Axiomatics, a leading vendor in the market of Dynamic Authorization Management systems – sometimes called either Entitlement Management or Policy servers – has recently released a new tool called the ALFA plugin for Eclipse IDE. ALFA stands for “Axiomatics Language for Authorization”.

With that tool Axiomatics allows developers authoring XACML 3.0 policies in the widely used Eclipse environment using a syntax which is close to commonly used programming languages like Java or C#.

This is a pretty nice tool which closes a gap around XACML development. Instead of having programmers creating XACML policies in XACML by hand or using the administrative tools to create the policies with drag&drop approaches, they can create policies the way they are used to – in an environment they are used to.

And ALFA is far less complex to use than native XACML. There is a nice video available which demonstrates creating a 107 line XACML file with 19 lines of ALFA code (pseudocode, to be correct). Some other interesting features are the support for Eclipse functionality such as syntax checking and auto-complete to easily create policies.

Axiomatics again, as with their Axiomatics Reverse Query (ARQ), proves that they are thought leaders around XACML. They address one of the challenges around the use of XACML and Dynamic Authorization Management in general with that tool.

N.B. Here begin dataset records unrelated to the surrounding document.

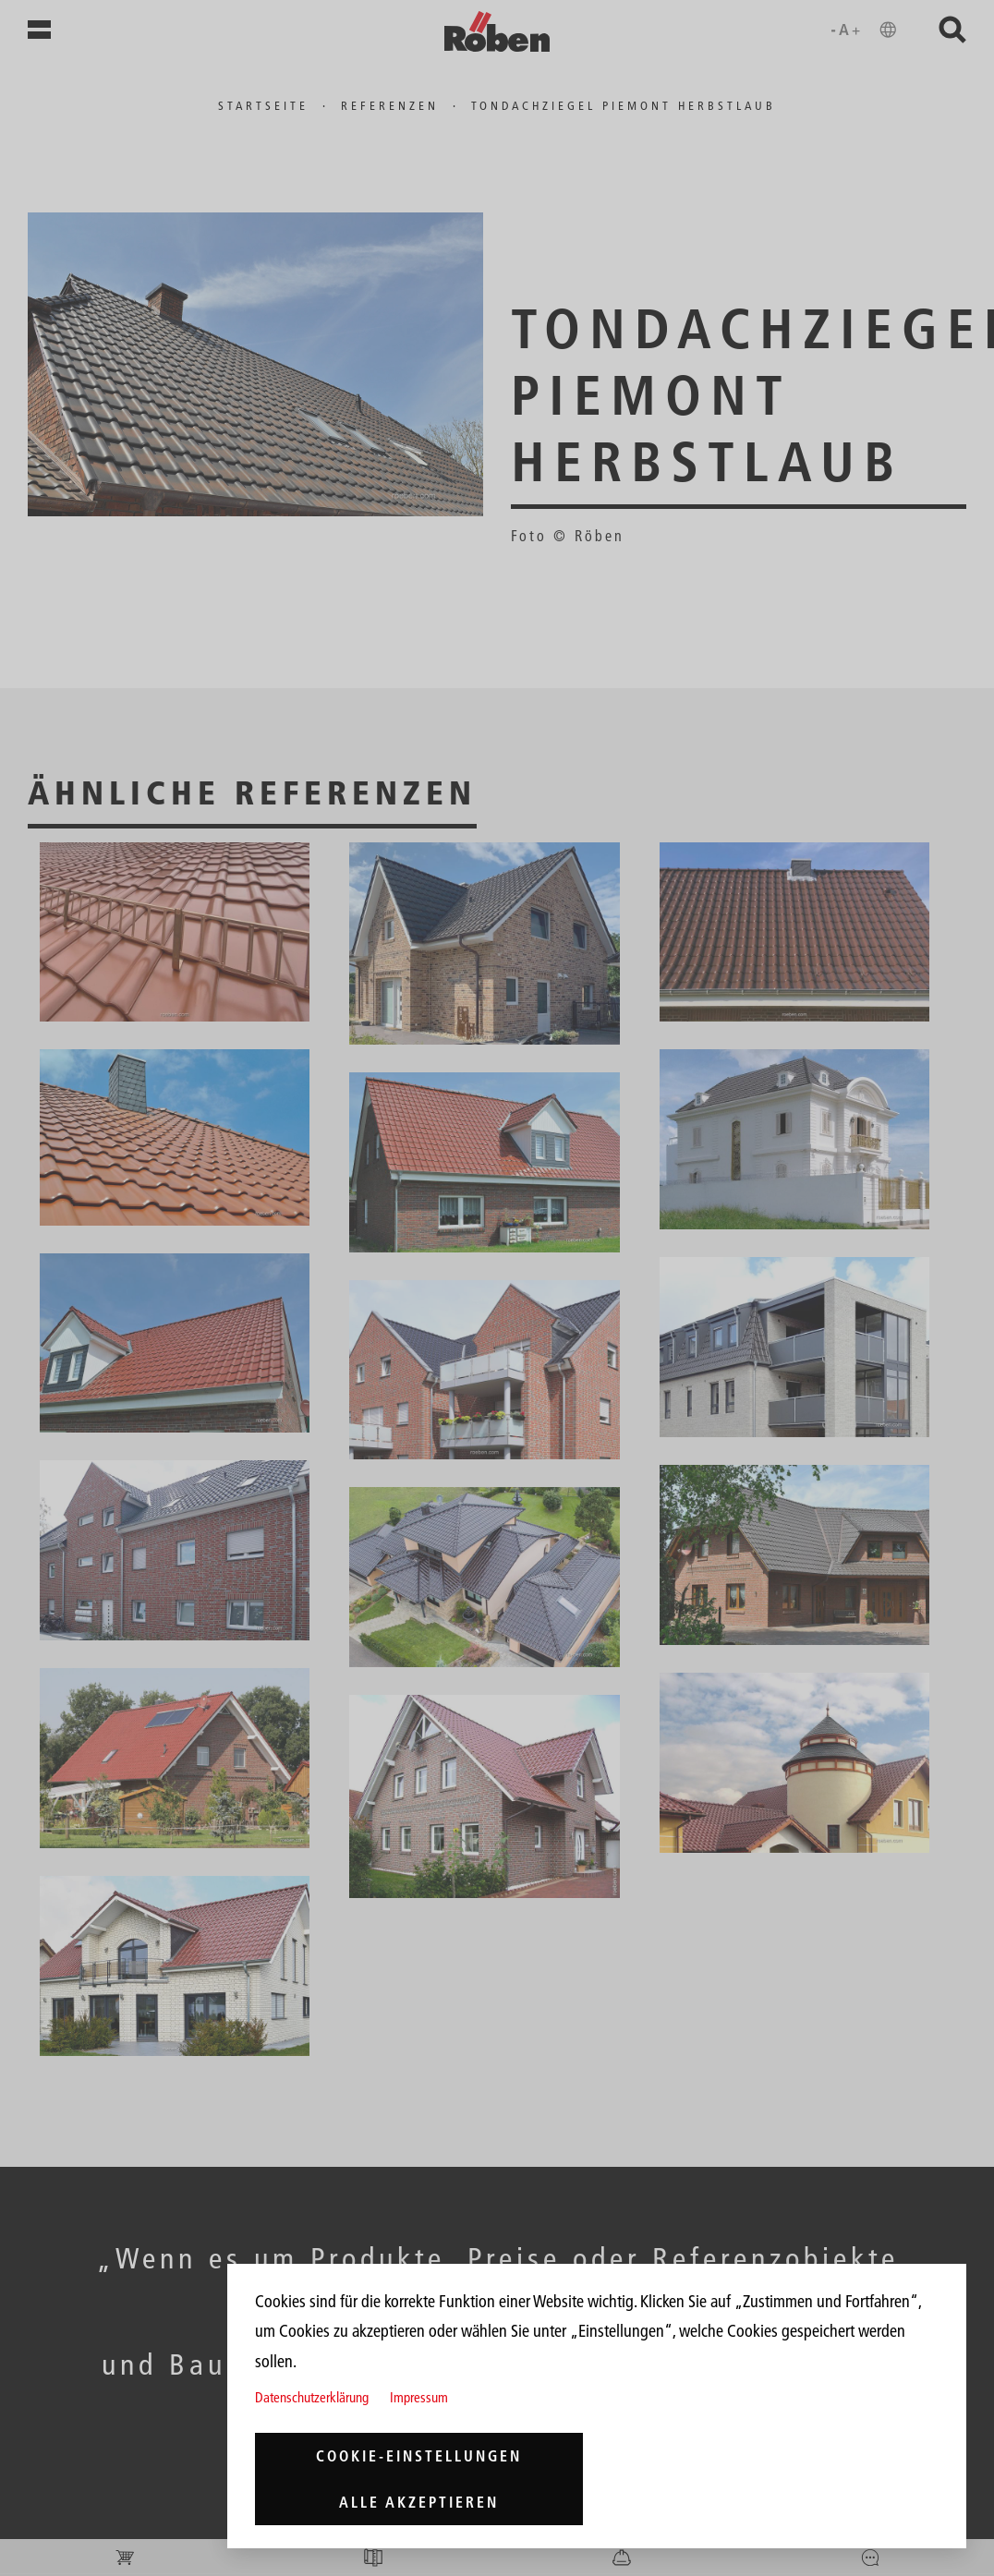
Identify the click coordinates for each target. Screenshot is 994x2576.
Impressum (419, 2397)
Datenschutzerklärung (312, 2397)
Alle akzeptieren (419, 2502)
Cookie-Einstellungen (419, 2456)
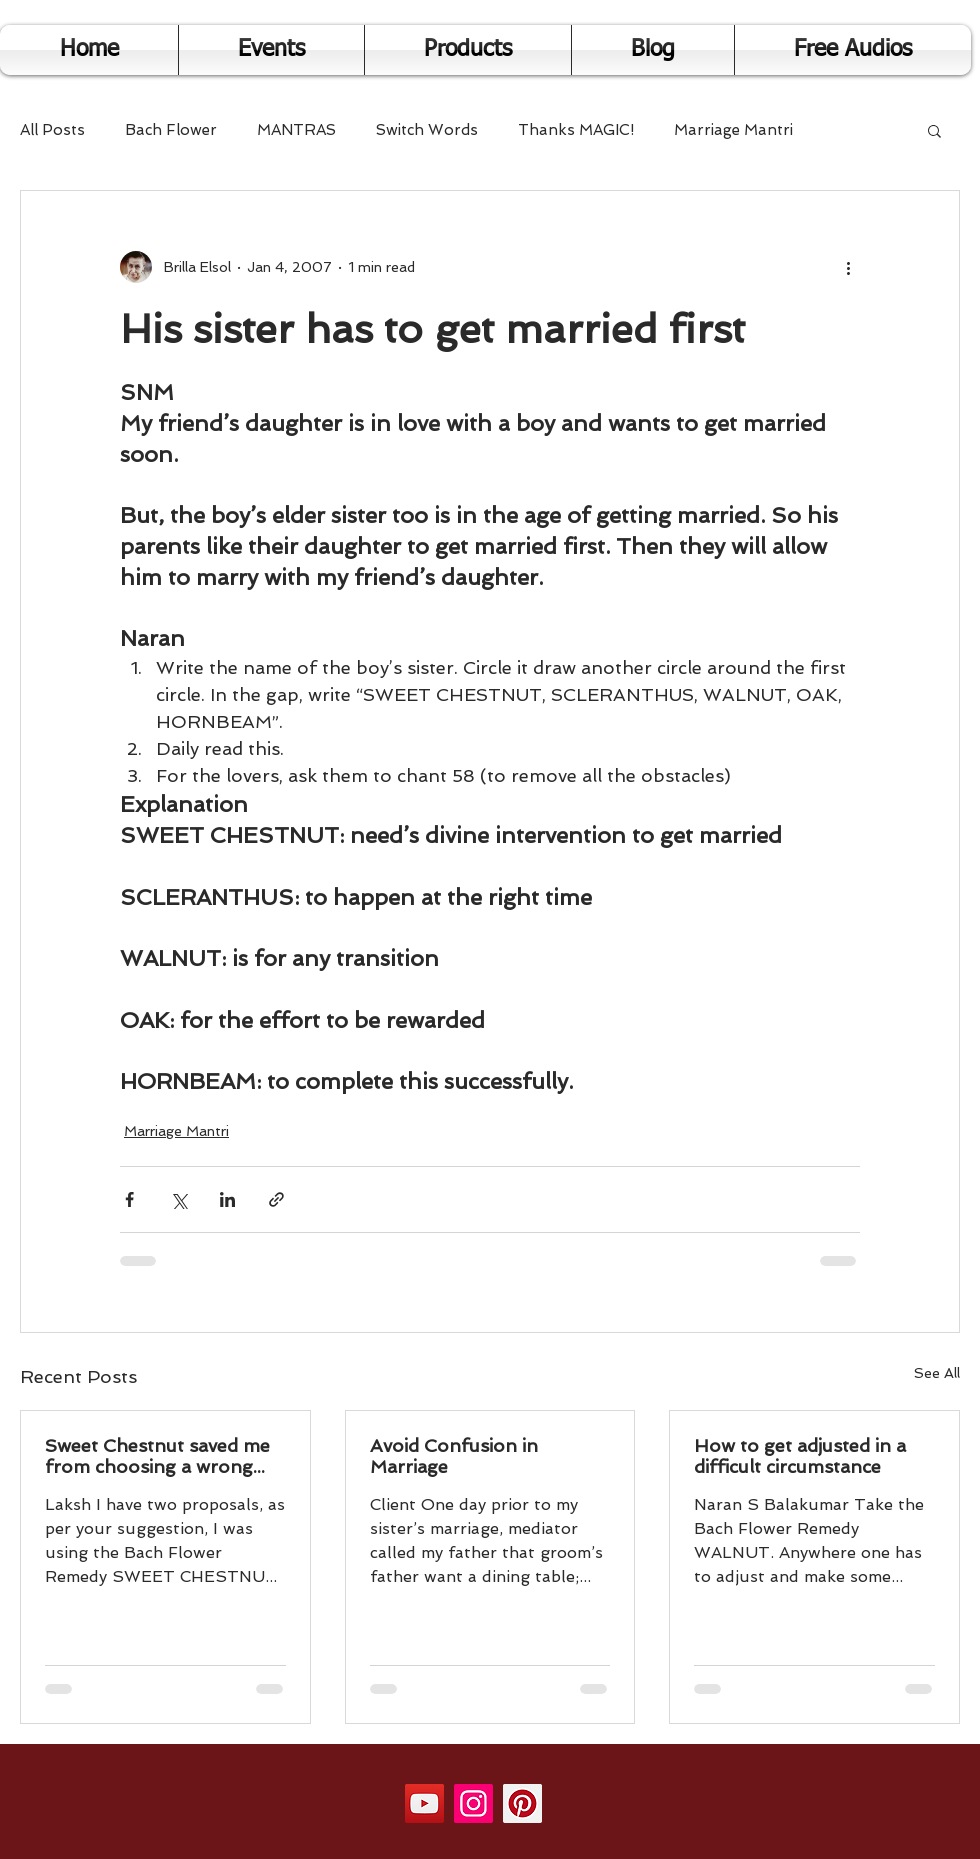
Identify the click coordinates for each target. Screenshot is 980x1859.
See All (937, 1373)
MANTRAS (296, 130)
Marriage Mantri (733, 130)
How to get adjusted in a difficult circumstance (800, 1456)
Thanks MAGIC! (576, 130)
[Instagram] (473, 1803)
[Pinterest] (522, 1803)
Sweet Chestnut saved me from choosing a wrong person (157, 1456)
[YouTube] (424, 1803)
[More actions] (848, 267)
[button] (934, 130)
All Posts (52, 130)
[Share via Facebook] (129, 1199)
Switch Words (427, 130)
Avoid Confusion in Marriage (454, 1456)
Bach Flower (171, 130)
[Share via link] (276, 1199)
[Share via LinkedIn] (227, 1199)
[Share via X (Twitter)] (178, 1199)
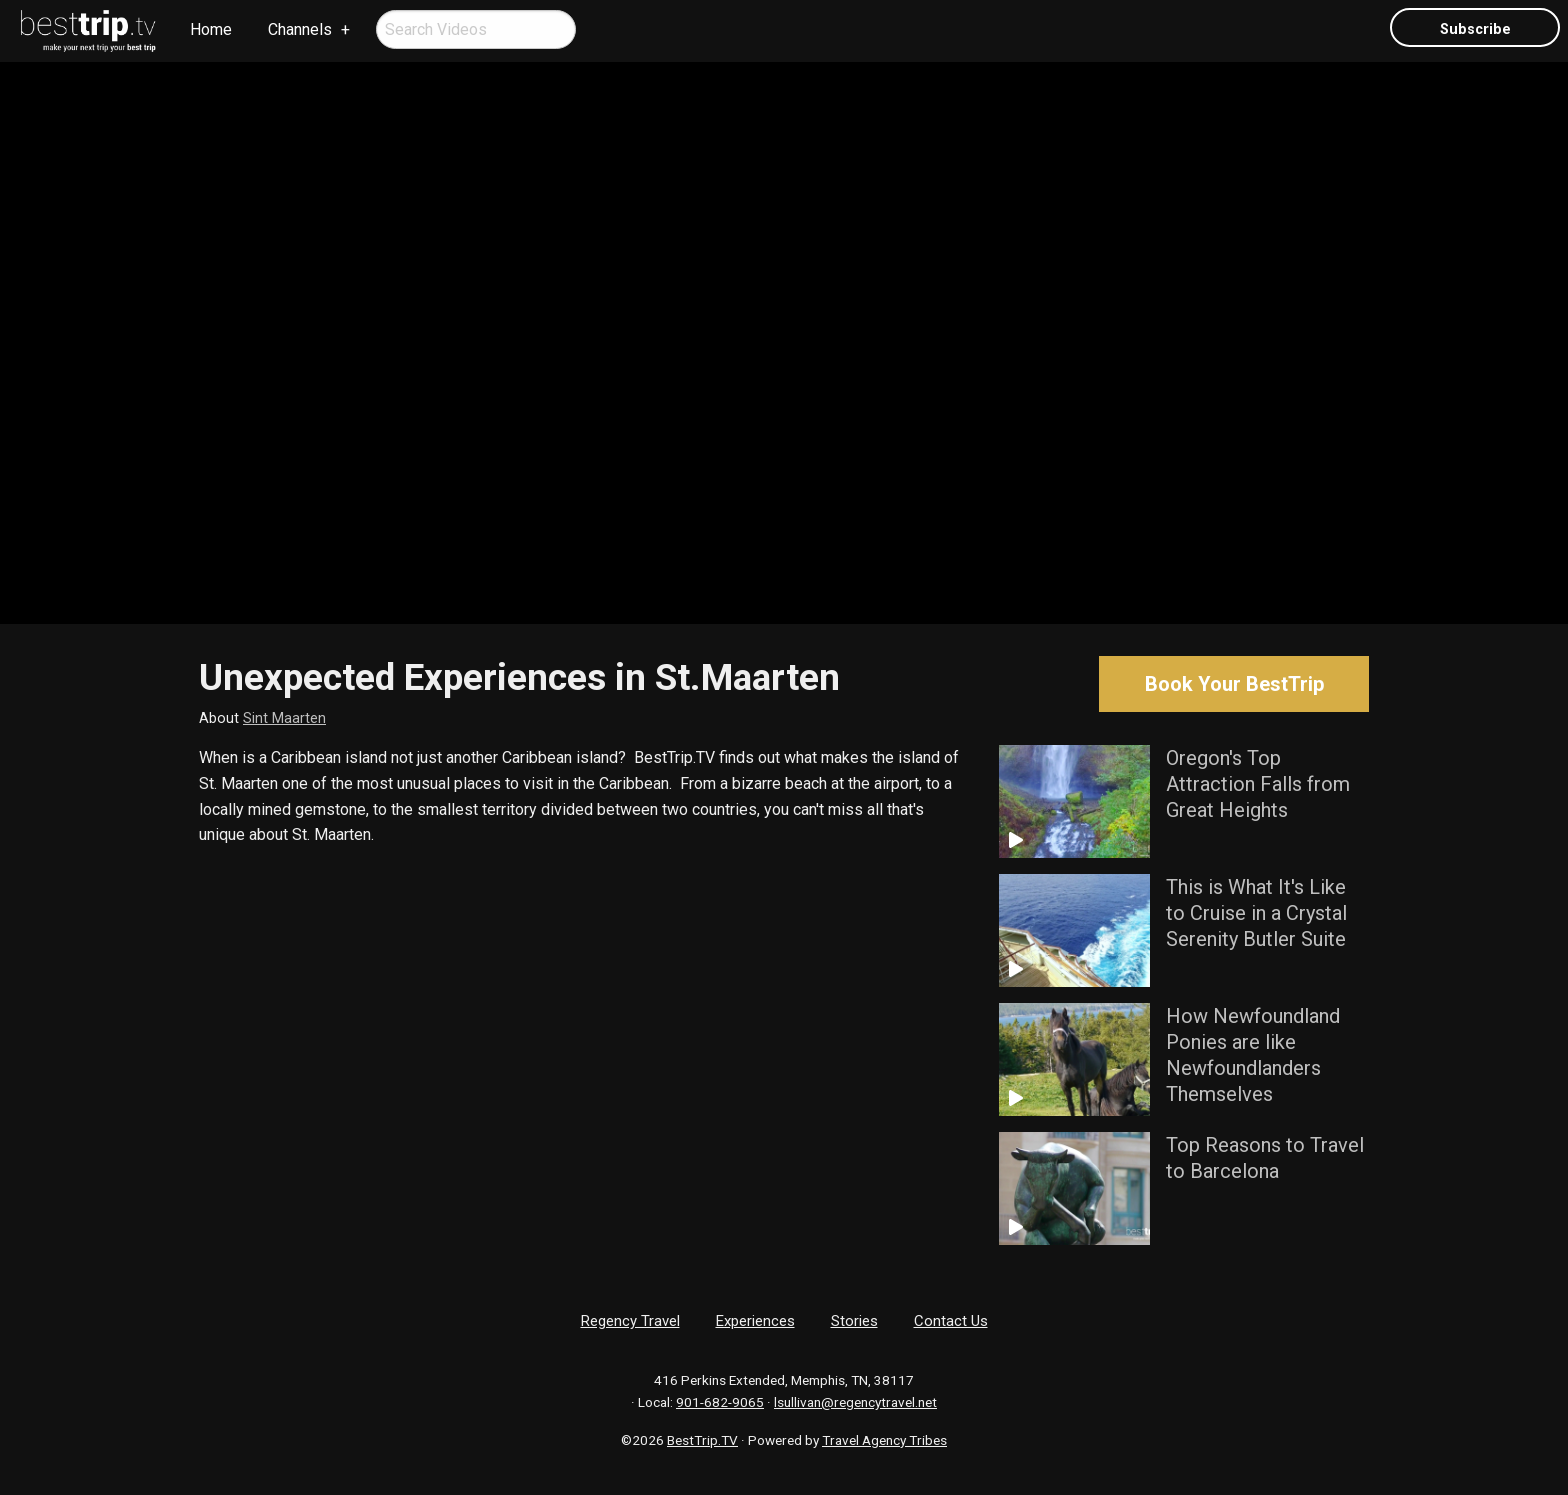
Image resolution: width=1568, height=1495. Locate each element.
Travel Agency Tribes (884, 1440)
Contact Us (951, 1321)
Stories (854, 1321)
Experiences (755, 1321)
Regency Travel (630, 1321)
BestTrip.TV (702, 1440)
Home (211, 29)
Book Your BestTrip (1234, 684)
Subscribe (1475, 29)
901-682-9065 (720, 1402)
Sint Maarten (284, 718)
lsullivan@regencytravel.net (855, 1402)
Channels (300, 29)
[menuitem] (89, 31)
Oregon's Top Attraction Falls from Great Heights (1258, 784)
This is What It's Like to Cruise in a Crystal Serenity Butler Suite (1256, 913)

You might raise the question whether the developer really should create XACML policies. The answer is: It depends. In an ideal world, these policies are defined by business in a way that completely hides the underlying policy language like XACML. But there are use cases where developers might create the policies, especially for point solutions. And many of today’s projects are developer-centric and targeted at specific use cases. So there is a clear value ALFA provides. But it needs all of the above: ALFA for developers, tools for administrators with some XACML knowledge, and simple tools for the business integrated with approval workflows and into the overall policy and access management approaches.

For developers, there is the need for having approaches like ALFA. That’s one important piece in making Dynamic Authorization Management easier to implement and use. The other piece is PEPs (Policy Enforcement Points) which allow relying on XACML policies without knowing anything about XACML. So ideally a request to a Dynamic Authorization Management system is little more than a line of code calling a method but should be fully transparent regarding the backend.

Axiomatics is making good progress in making XACML easy (i.e. transparent) to use – by improving user interfaces, by more PEPs out-of-the-box, by ALFA. That is the right approach, I think.